タイトル:スピンアウト作品としても…
評価:3
日付:2008-11-12
コメント:実はガチガチのSF作品だった、キネティックノベル「planetarian」の、パッケージ版初回限定版についていたおまけ小説の書籍化。
「その後どうなったのか」が解らない、非常に煮え切らない思いを抱かせる本編を補完する作品群(短編集)です。前々から欲しかったものの、プレミア価格に阻まれていたため、今回喜んで購入しました。とりあえず、文章や描写力は安定していて、出版物としての基本が押さえられているのは嬉しいところです。(元がゲームのおまけ文書だったので不安でした)
ところが…
問題は、そのあんまりな内容と、本編との毛色の違いでしょう。
本編ラストの解釈が分かれていた部分(主人公はどうなったのか)はきちんと明かされるものの、その答えから期待される展開とは言い難い、閉塞感漂う内容です。正直、本編のラストよりさらに気分の重たくなる展開で、頭を抱えました。本編のプラネタリウムで出てくるような希望へ繋がるメッセージは見られず、ただひたすら出口のない世界の行く末を見せられるのは辛いものがあります。

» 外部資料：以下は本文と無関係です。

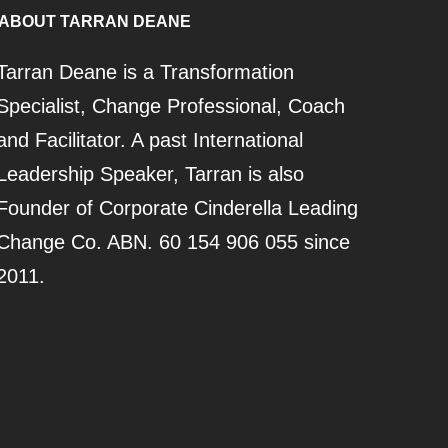
ABOUT TARRAN DEANE
Tarran Deane is a Transformation
Specialist, Change Professional, Coach
and Facilitator. A past International
Leadership Speaker, Tarran is also
Founder of Corporate Cinderella Leading
Change Co. ABN. 60 154 906 055 since
2011.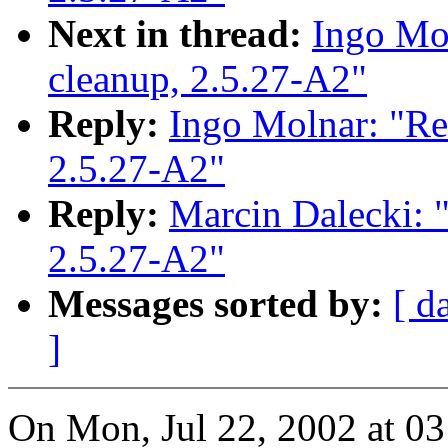
Next in thread:
Ingo Mol
cleanup, 2.5.27-A2"
Reply:
Ingo Molnar: "Re: 
2.5.27-A2"
Reply:
Marcin Dalecki: "R
2.5.27-A2"
Messages sorted by:
[ d
]
On Mon, Jul 22, 2002 at 0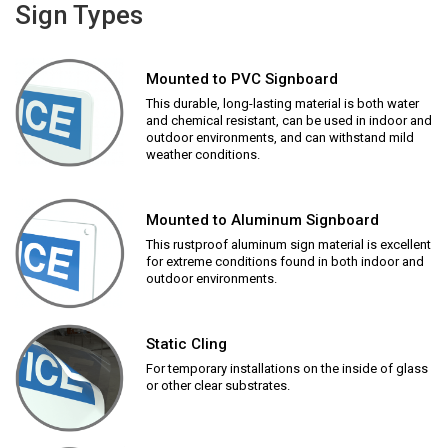
Sign Types
Mounted to PVC Signboard
This durable, long-lasting material is both water
and chemical resistant, can be used in indoor and
outdoor environments, and can withstand mild
weather conditions.
Mounted to Aluminum Signboard
This rustproof aluminum sign material is excellent
for extreme conditions found in both indoor and
outdoor environments.
Static Cling
For temporary installations on the inside of glass
or other clear substrates.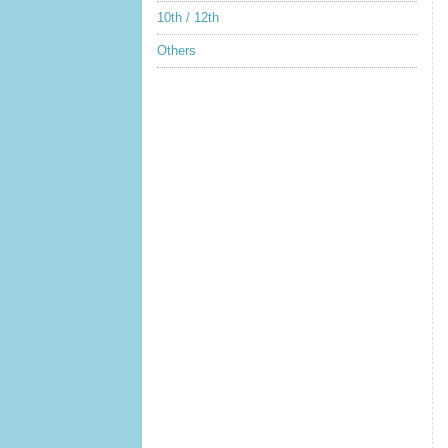
10th / 12th
Others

結局、「ロボット」と言う存在に託された人間の希望と悲哀を美しく描いた本編と重なるのは第一話程度です。あとは、悪い意味でSF趣味が前面に出たような作品ばかりで、本編からのスピンアウトとして疑問が残ります。
本編が好きなら一種のコレクターズアイテムとして意味はあるでしょうが、本編の補完を期待するとがっかりするかと。また、本編をやっていない人間にとっては何がなにやら解らないでしょうし、これを読んで本編をやりたくなるとも余り思えず、総じてお勧めはしにくいです。